Listed records.
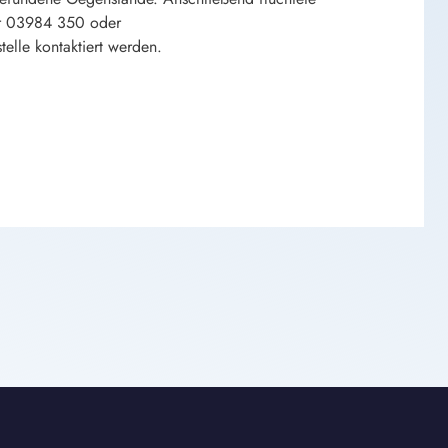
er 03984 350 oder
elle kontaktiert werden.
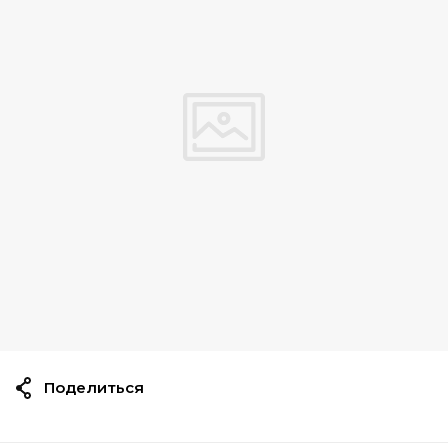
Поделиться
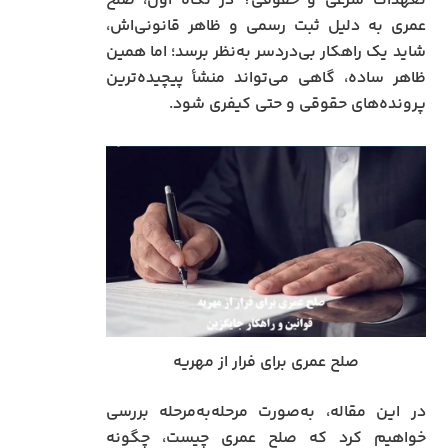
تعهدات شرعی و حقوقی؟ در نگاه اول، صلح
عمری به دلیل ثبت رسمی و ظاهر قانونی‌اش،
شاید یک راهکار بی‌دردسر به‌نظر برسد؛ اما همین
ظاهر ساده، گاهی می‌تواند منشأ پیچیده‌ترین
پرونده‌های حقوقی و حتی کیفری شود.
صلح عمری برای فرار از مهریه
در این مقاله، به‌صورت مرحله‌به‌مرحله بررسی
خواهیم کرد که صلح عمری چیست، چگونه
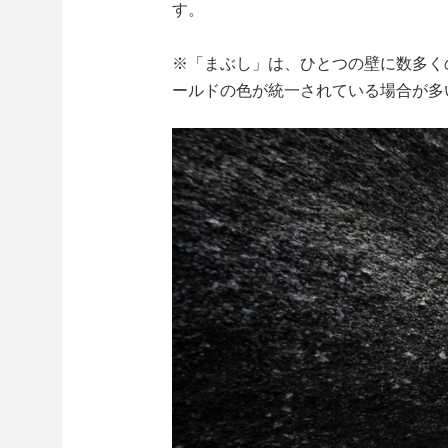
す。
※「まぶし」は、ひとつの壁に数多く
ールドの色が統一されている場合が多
* * *
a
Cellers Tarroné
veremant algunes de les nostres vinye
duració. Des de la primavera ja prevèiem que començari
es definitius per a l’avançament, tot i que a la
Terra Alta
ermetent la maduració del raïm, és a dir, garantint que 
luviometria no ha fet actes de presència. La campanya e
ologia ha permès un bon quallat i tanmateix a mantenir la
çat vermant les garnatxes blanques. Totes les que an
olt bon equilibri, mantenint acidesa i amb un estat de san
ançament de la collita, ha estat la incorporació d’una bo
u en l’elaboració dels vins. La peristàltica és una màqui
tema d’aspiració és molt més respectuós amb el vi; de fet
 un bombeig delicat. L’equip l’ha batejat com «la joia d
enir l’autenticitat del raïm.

The problem. Wherever the line holding "ologia ha permès" falls in the entries above, copy exactly from it through the line holding "tema d’aspiració és", inclusive, and add nothing.

Answer space.
ologia ha permès un bon quallat i tanmateix a mantenir la
çat vermant les garnatxes blanques. Totes les que an
olt bon equilibri, mantenint acidesa i amb un estat de san
ançament de la collita, ha estat la incorporació d’una bo
u en l’elaboració dels vins. La peristàltica és una màqui
tema d’aspiració és molt més respectuós amb el vi; de fet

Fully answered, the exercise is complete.